Note how many lines of the material that follows include the string "drones", and state only that number.

- - -

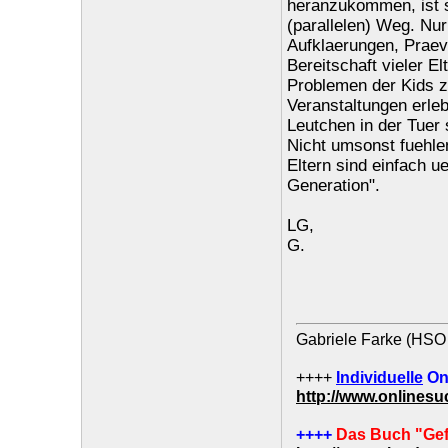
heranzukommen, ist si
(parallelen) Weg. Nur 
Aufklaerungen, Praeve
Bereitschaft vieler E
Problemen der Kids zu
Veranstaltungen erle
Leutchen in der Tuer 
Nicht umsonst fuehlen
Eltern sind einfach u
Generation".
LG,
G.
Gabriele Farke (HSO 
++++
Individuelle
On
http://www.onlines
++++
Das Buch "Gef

- - -

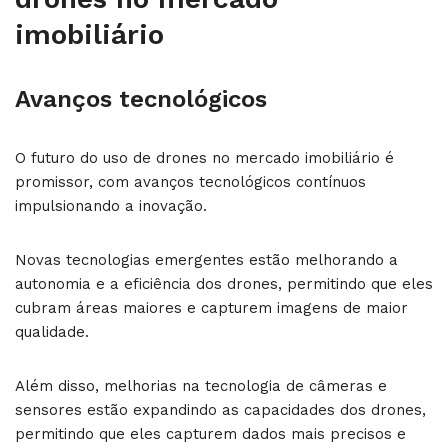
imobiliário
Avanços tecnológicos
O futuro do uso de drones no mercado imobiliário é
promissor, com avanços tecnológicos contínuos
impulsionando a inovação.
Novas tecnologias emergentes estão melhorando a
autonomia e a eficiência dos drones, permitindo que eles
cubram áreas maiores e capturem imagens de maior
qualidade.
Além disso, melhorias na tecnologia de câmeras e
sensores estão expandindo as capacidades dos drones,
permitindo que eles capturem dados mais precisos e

- - -

■ Solved exercise:
3